Le cardinal reconnoissoit bien qu’il étoit impossible de lui donner la vie, sans ouvrir la porte aux duels et à toute sorte d’infractions des lois. Il voyoit bien que le sauver étoit, en effet, autoriser ce qu’on défendoit par ordonnance. On représentoit que par là on établissoit toute sorte d’impunité, et, en un mot, on perdoit l’autorité du Roi ; qu’en pardonnant à une personne qui avoit enfreint vingt-deux fois l’édit, et avec des circonstances qui aggravoient extrêmement ses fautes, on ne sauroit plus justement punir ceux qui seroient si malheureux d’y tomber à l’avenir.
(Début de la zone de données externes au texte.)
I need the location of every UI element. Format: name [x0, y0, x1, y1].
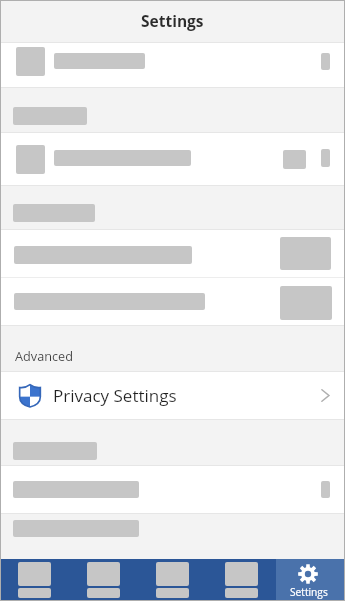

Au reste, il étoit à craindre que l’impunité de ce gentilhomme ne fit autre effet sur son esprit que de le rendre plus insolent, la raison ayant eu jusques en ce temps-là si peu de pouvoir sur lui, qu’il n’y avoit pas grand lieu d’espérer qu’à l’avenir elle en dût avoir davantage. D’autre part, on devoit aussi appréhender que ceux qui entreprenoient de le sauver n’imputassent son salut à leur sollicitation plutôt qu’à la bonté du Roi, et que lui-même lui rendit plutôt hommage de sa vie qu’à celui qui seroit vrai et seul auteur de sa grâce. Qui plus est, ce pauvre gentilhomme étoit si aveuglé, qu’il estimoit mériter autant de récompenses par ses crimes, qu’il en eût dû attendre s’il eût rendu autant de témoignages de sa valeur en servant le Roi, qu’il avoit fait en violant les lois de son Etat et celles de Dieu même. Toutes ces considérations tenoient le cardinal en suspens, et l’empéchoient de penser à ce qu’il eût désiré ; d’autant qu’ainsi que la clémence est une vertu des princes, la justice l’est des Etats, dont le salut est plus considérable que celui des particuliers.

Cependant il est vrai que le Roi lui pouvoit donner la vie, et que nul justement ne l’en saurait blâmer, sa bonté devant quelquefois avoir autant d’étendue que sa puissance. Donner la vie à un homme, dont les prédécesseurs ont plusieurs fois employé la leur pour son service, se peut faire sans blâme. Au reste, s’il est vrai que les fautes de ce gentilhomme viennent d’une maladie, sa vraie peine est une prison ; étant vrai que comme l’échafaud est la peine des méchans, Ia prison le doit être des frénétiques. En un mot, il faut se souvenir de la pensée de Sénèque, nihil gloriosius rege impune lœso ; et comme cette action dépend de la seule puissance du Roi, elle doit venir de son seul mouvement. Etant prisonnier, il ne peut plus nuire à l’autorité du Roi, et si Sa Majesté lui pardonne, il servira de beaucoup a sa gloire.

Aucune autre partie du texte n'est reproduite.